20-Dec-2016 Intellasia | WSJ | 6:00 AM Print This Post

Move signals world’s third-largest economy is on steady growth track

Japan’s export volume rose at the fastest pace in nearly two years in November, boosted by demand from China, signaling that the world’s third-largest economy is on a steady growth track.

After suffering two years of choppy expansion that undercut prime minister Shinzo Abe’s ambitions to revive the economy, figures this year suggest Japan is on a more solid footing. The economy expanded modestly in each of the first three quarters of 2016, and economists expect something similar in the fourth quarter.

Exports, which traditionally drive Japan’s industrial growth, have turned from a drag to a tailwind recently, thanks to factors such as growing demand for Japanese parts from Chinese smartphone makers.

Japan’s exports to China increased 4.4 percent from a year earlier to JPY 1.1 trillion ($9.3 billion) during November, the first rise in value terms since February. Semiconductor maker Toshiba Corp.’s stock price has jumped 38 percent since the beginning of October.

Overall, export volume rose 7.4 percent in November from a year earlier, driven by demand for semiconductors, ships and car parts, the Ministry of Finance said on Monday.

The figures add to the likelihood that the Bank of Japan will raise its assessment of Japan’s economy, including export demand, when the central bank concludes its regular two-day policy meeting on Tuesday.

SMBC Nikko Securities economist Junichi Makino said there was even a small chance that the Bank of Japan would tighten monetary policy by raising its target for the interest rate on 10-year government bonds. The target currently stands at zero.

While Makino said he still expected the BOJ to stand pat, and other economists dismissed the chance of a rate increase, the discussion shows how the debate has shifted.

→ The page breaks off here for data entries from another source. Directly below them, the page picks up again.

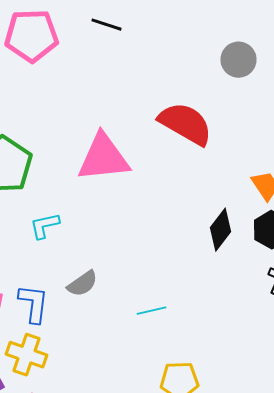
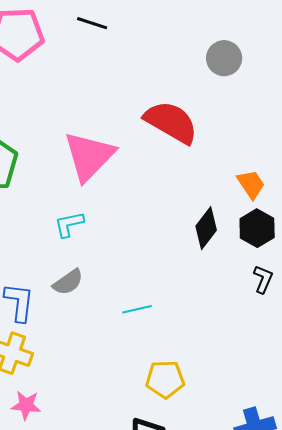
pink triangle: (104, 158) -> (89, 156), turned -40
cyan L-shape: (44, 226) -> (69, 224), moved

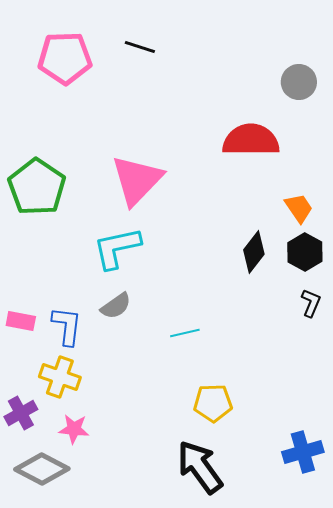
gray circle: (224, 58) -> (299, 82), moved
red semicircle: (171, 122) -> (251, 140), moved, turned -30
cyan L-shape: (69, 224) -> (117, 248), size x1.6

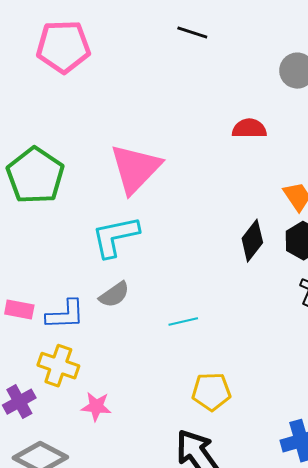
black line: (140, 47) -> (192, 33), moved
red semicircle: (251, 140) -> (249, 129), size x0.6
blue L-shape: (67, 326) -> (65, 315), turned 81
pink star: (74, 429) -> (96, 407), moved

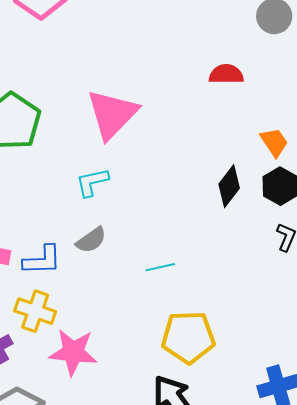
cyan L-shape: (115, 237) -> (92, 182), size x0.7
yellow pentagon: (211, 392) -> (188, 337), size x1.4
pink star: (96, 407) -> (73, 352), size x1.6

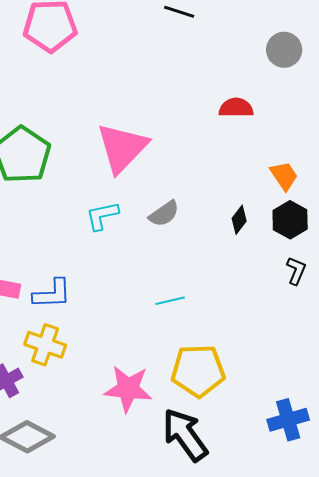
black diamond: (229, 186) -> (239, 220), size x0.7
gray semicircle: (91, 240) -> (164, 214), moved
pink star: (73, 352) -> (128, 389), moved

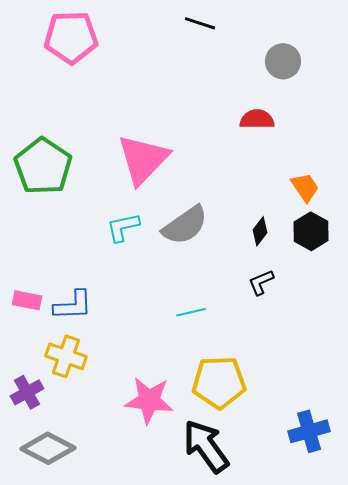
gray circle: (284, 50) -> (283, 61), moved
gray semicircle: (164, 214) -> (185, 225), size x1.5
black L-shape: (296, 271) -> (261, 282), moved, turned -136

Until recently, each BOJ meeting was preceded by speculation of possible new easing steps to jolt the lackluster economy.

Since Donald Trump’s victory in the US presidential election, the yen has fallen sharply and stock prices have moved to a high for the year. A weaker yen makes Japanese exporters more competitive and makes the country a more attractive destination for tourists, which bodes well for the economy in 2017.

Still, economists said Japan was vulnerable to any unexpected shifts in Trump’s policies. He has criticised China for what he described as that nation’s currency manipulation and might take a dim view of the yen’s recent fall, said another SMBC Nikko Securities economist, Yoshimasa Maruyama.

“A further appreciation in the dollar wouldn’t sit well with President-elect Trump’s intentions,” Maruyama said. “It’s possible that he will try to correct the dollar’s strength through verbal intervention.”

Trump said during the campaign that Japan was taking advantage of the US by exporting many cars. According to Monday’s data, Japan exported 180,919 vehicles to the US in November, up 26 percent from the year-earlier figure. Meanwhile, Japan’s imports fell nearly 9 percent in November, the 23rd consecutive month of contraction.

Another risk is a sudden downturn in China, where government efforts to restrain credit growth have triggered market volatility.